The use of balanced ailerons of greater area has provided greater effectiveness and at the same time has reduced the lateral stick forces. We believe this will prove particularly desireable in a landing circle and in the actual landing from the circle.
The horizontal and vertical tail surfaces have been studied and modified accordingly to obtain the optimum area and aspect ratio combinations meeting the present day requirements of stability and control.
Because of an engine location which is lower than is customary a relatively large angle of vision maintains at the ppilot's eye between the line of sight and the top of the engine cowling. The upper wing is placed in what we believe is the optimum location for obtaining an adequate angle of vision between its leading edge and teh line of sight at the same time holding its blind angle to a minimum.
The lower wing has been cut away at the fuselage to afford the pilot vision in a vertically downward direction which should prove a great aid in picking up the target in dive bombing operations. As previously stated, the engine location is low and is also a good distance away from the pilot so that the angle which it subtends at his eye is comparatively small but at the same time a good view of the signalman may be had between the cylinders at all times during the approach.
It is believed that the vision of the F11C-2 will be found very satisfactory for every requirement of Naval operations.
The photographs show that the tread of the landing gear is exceptionally wide and that a large angle exists at the centre of gravity of the airplane between the vertical and the point of wheel contact with the ground. the tail wheel is steerable throughout the thorw of the rudder but becomes automatically full castoring at either extreme rudder position. This combination of the steerable tail wheel and wide tread landing gear coupled with an efficient brake installation prevent any ground looping possibilities and we believe make the F11C-2 outstanding in its controllability on the ground.
A parking brake is installed which should to a large extent eliminate the necessity for using chocks in both carrier and shore operations.
Particular attention has been paid to the cockpit design in order to make it as neat, convenient and comfortable as possible. All controls are placed so asto be within easy reach and to otherwise afford maximum convenience to the pilot. We have made a distinct effort to provide comfortable movements in the use of the stick, rudder pedals and brake treadles and special attention is invited to this feature of these installations. The cockpit is completly lined which reduces all drafts from obscure sources and in addition presents a a very neat appearance.

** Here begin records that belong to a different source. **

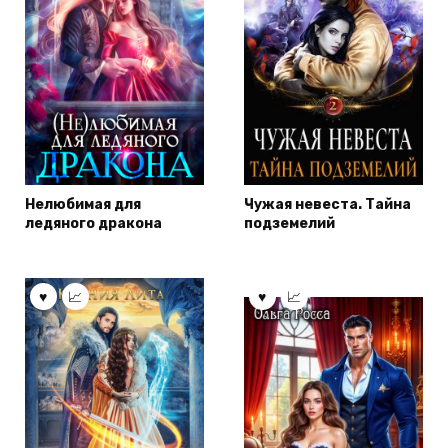
Нелюбимая для
Чужая невеста. Тайна
ледяного дракона
подземелий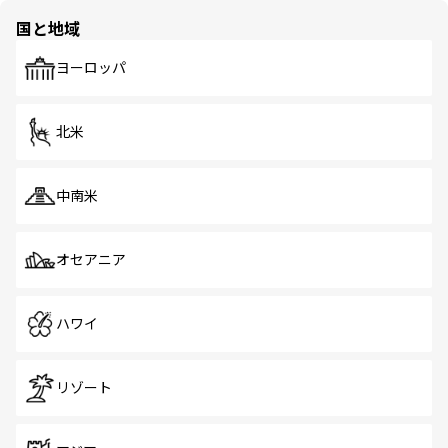
の多様性あふれるカラフルな町は、どこを歩いても新しい
国と地域
発見がある。さらに、治安のよさや充実した公共交通機関
も、旅行者にとっては魅力的なポイント。グルメも豊富
で、ホーカーズは地元の風情を楽しめる外せないスポット
ヨーロッパ
だ。訪れる人を飽きさせないシンガポールで、多様な魅力
を体感しよう。 なお、新着のシンガポール情報は
コンテン
ツ一覧
を参照してほしい。
北米
中南米
オセアニア
ハワイ
リゾート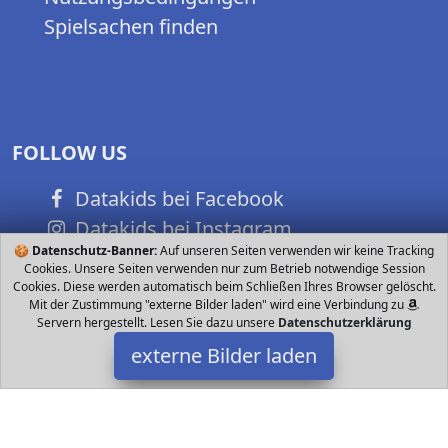
Spielsachen finden
FOLLOW US
Datakids bei Facebook
Datakids bei Instagram
🍪
Datenschutz-Banner:
Auf unseren Seiten verwenden wir keine Tracking
Datakids bei Github
Cookies. Unsere Seiten verwenden nur zum Betrieb notwendige Session
Cookies. Diese werden automatisch beim Schließen Ihres Browser gelöscht.
Mit der Zustimmung "externe Bilder laden" wird eine Verbindung zu
Servern hergestellt. Lesen Sie dazu unsere
Datenschutzerklärung
externe Bilder laden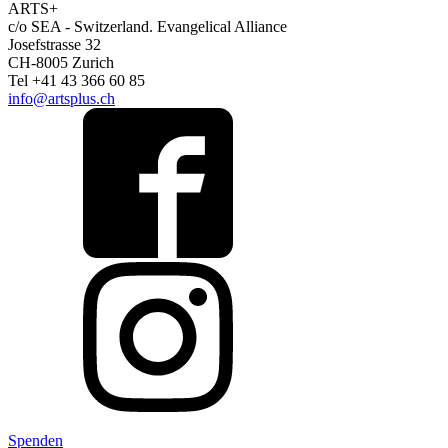
ARTS+
c/o SEA - Switzerland.
Evangelical Alliance
Josefstrasse 32
CH-8005 Zurich
Tel +41 43 366 60 85
info@artsplus.ch
Spenden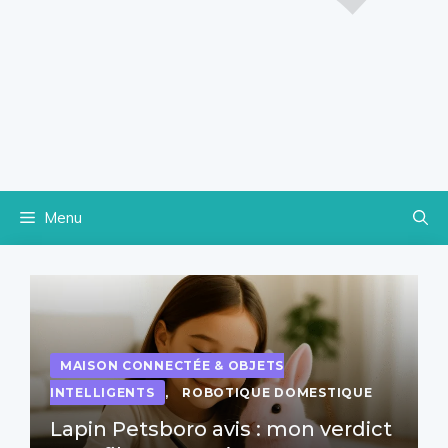
Menu
MAISON CONNECTÉE & OBJETS
INTELLIGENTS
,
ROBOTIQUE DOMESTIQUE
Lapin Petsboro avis : mon verdict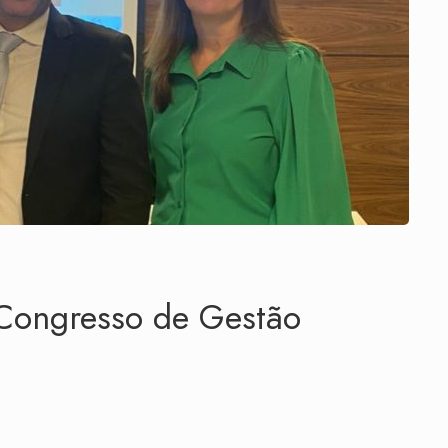
Congresso de Gestão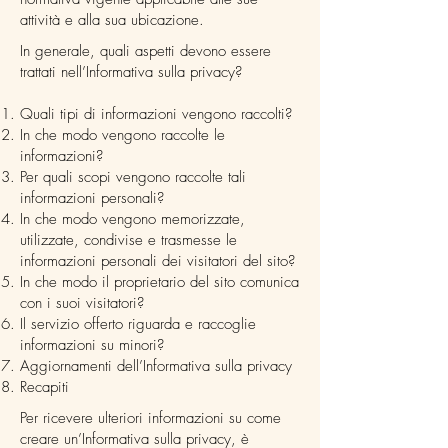
attività e alla sua ubicazione.
In generale, quali aspetti devono essere
trattati nell’Informativa sulla privacy?
Quali tipi di informazioni vengono raccolti?
In che modo vengono raccolte le
informazioni?
Per quali scopi vengono raccolte tali
informazioni personali?
In che modo vengono memorizzate,
utilizzate, condivise e trasmesse le
informazioni personali dei visitatori del sito?
In che modo il proprietario del sito comunica
con i suoi visitatori?
Il servizio offerto riguarda e raccoglie
informazioni su minori?
Aggiornamenti dell’Informativa sulla privacy
Recapiti
Per ricevere ulteriori informazioni su come
creare un’Informativa sulla privacy, è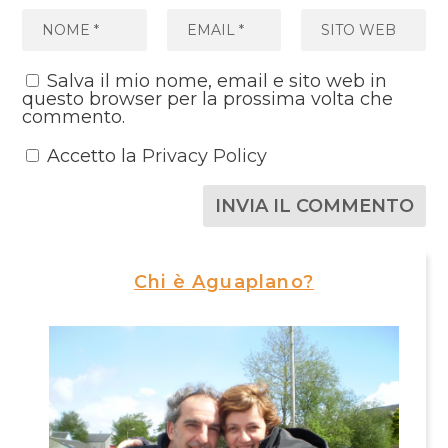
Salva il mio nome, email e sito web in
questo browser per la prossima volta che
commento.
Accetto la
Privacy Policy
Chi è Aguaplano?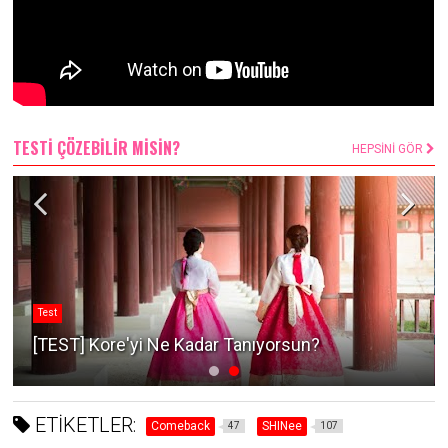
TESTİ ÇÖZEBİLİR MİSİN?
HEPSİNİ GÖR
Test
[TEST] Kore'yi Ne Kadar Tanıyorsun?
ETİKETLER:
Comeback
SHINee
47
107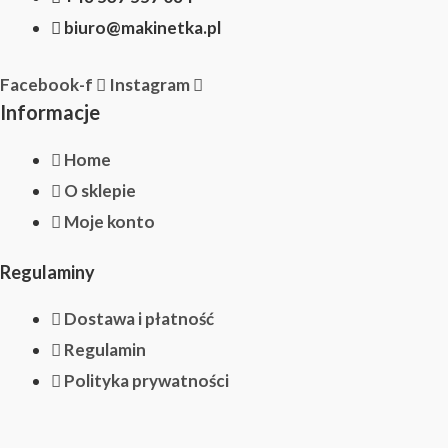
biuro@makinetka.pl
Facebook-f
Instagram
Informacje
Home
O sklepie
Moje konto
Regulaminy
Dostawa i płatność
Regulamin
Polityka prywatności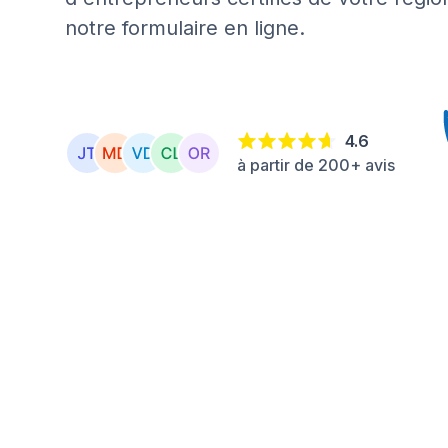
notre formulaire en ligne.
4.6
à partir de 200+ avis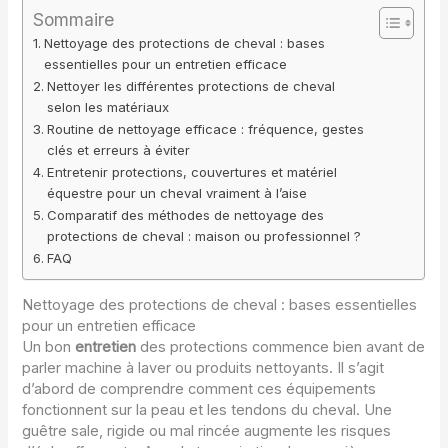
Sommaire
Nettoyage des protections de cheval : bases
essentielles pour un entretien efficace
Nettoyer les différentes protections de cheval
selon les matériaux
Routine de nettoyage efficace : fréquence, gestes
clés et erreurs à éviter
Entretenir protections, couvertures et matériel
équestre pour un cheval vraiment à l’aise
Comparatif des méthodes de nettoyage des
protections de cheval : maison ou professionnel ?
FAQ
Nettoyage des protections de cheval : bases essentielles
pour un entretien efficace
Un bon
entretien
des protections commence bien avant de
parler machine à laver ou produits nettoyants. Il s’agit
d’abord de comprendre comment ces équipements
fonctionnent sur la peau et les tendons du cheval. Une
guêtre sale, rigide ou mal rincée augmente les risques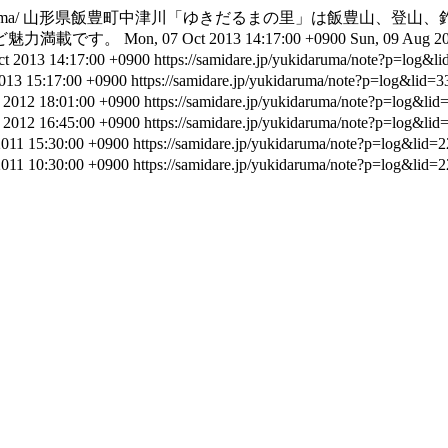
uma/
山形県飯豊町中津川「ゆきだるまの里」は飯豊山、登山、
ど魅力満載です。
Mon, 07 Oct 2013 14:17:00 +0900
Sun, 09 Aug 2
t 2013 14:17:00 +0900
https://samidare.jp/yukidaruma/note?p=log&
2013 15:17:00 +0900
https://samidare.jp/yukidaruma/note?p=log&lid=
 2012 18:01:00 +0900
https://samidare.jp/yukidaruma/note?p=log&li
 2012 16:45:00 +0900
https://samidare.jp/yukidaruma/note?p=log&li
2011 15:30:00 +0900
https://samidare.jp/yukidaruma/note?p=log&lid
2011 10:30:00 +0900
https://samidare.jp/yukidaruma/note?p=log&lid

The total fuel capacity of the F11C-2 in the overload condition is 146 gallons. Two fuselage tanks (one 50-gallon and the oteher 44-gallon capacity) constituting the normal load of 94 gallons, are augmented by the auxiliary tank of 52 gallon capacity. The fueling of the fuselage tank is done entirely through the front tank, there being an equalizing line between the two.
The auxiliary tank is carried on the 500-pound bomb rack and may be dropped at the will of the pilot. It is therefore possible to operate this ariplane with the total 146 gallon capacity as either a fighter or a 116 pound dive bomber at all times.

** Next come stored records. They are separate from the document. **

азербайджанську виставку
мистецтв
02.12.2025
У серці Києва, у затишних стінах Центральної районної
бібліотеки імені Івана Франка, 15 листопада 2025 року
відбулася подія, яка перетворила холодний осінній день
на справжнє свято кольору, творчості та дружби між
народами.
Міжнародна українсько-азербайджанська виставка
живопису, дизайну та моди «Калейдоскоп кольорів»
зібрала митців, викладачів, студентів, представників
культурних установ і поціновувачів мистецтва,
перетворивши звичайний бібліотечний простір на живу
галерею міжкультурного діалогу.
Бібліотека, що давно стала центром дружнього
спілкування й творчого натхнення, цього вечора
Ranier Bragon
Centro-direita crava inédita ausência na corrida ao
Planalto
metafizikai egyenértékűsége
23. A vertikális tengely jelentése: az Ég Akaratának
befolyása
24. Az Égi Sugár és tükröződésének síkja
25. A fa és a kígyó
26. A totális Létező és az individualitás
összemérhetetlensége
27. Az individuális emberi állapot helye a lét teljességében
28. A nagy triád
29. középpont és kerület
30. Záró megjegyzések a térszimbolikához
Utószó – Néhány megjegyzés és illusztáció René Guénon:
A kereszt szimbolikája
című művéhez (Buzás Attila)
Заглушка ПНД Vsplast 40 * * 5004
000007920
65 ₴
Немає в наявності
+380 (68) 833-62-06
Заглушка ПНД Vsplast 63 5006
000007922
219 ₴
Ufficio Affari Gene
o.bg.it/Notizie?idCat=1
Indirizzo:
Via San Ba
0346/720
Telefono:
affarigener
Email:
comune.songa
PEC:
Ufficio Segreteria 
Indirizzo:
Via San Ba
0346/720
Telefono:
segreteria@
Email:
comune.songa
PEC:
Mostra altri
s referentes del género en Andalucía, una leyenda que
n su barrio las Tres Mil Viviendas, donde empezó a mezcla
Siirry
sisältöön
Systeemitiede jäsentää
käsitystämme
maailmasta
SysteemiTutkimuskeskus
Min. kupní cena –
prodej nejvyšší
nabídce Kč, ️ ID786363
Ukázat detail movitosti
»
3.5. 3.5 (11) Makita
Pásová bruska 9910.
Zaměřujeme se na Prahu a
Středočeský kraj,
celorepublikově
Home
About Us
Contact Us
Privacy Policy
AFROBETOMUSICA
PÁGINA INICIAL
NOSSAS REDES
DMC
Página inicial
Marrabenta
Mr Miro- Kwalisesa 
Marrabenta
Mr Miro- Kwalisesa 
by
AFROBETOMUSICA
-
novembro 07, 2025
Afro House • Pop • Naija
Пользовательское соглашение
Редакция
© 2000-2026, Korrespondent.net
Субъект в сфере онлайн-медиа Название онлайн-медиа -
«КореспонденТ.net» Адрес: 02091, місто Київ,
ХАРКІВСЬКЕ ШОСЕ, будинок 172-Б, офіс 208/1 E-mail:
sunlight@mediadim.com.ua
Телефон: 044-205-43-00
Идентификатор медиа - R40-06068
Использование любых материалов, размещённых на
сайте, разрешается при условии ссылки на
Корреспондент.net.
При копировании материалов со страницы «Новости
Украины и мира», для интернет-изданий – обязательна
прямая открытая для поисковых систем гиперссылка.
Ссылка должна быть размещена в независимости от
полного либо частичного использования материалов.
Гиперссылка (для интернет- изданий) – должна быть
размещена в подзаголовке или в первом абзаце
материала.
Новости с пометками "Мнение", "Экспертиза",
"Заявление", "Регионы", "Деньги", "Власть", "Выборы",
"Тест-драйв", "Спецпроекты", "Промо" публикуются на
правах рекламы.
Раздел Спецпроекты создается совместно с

At 1700 RPM, the equivalent of 175 MPH airspeed, and with the mixture control at best setting, the fuel consumption of the Cyclone is 39 gallons/hour, The endurance is therefore 3-3/4 hours and the range 650 miles with the total 146 gallons.
The F11C-2 guns are located ahead of the cockpit, one on each side of the fuselagee. Two .30 calibre guns are carried as normal load but the right hand gun may be alternated with a .50 calibre gun. Access is gained to the entire installation by lifting the hinged doors of cowling on the sides of the fuselage. The distinct advantage of this installation arrangement is that the armorer may stand on the deck just ahead of the lower wing or sit on the leading edge of the lower wing to install, bore sight or service the guns, all the time working at a height only slightly above his waist. In any of these operations he has no obstruction or intereference to contend with. The ammunition boxes are of the sliding type insterted from the side, and are locked in place by merely rotating a handle used in handling the box. It is readily seen that servicing may be rapidly accomplished.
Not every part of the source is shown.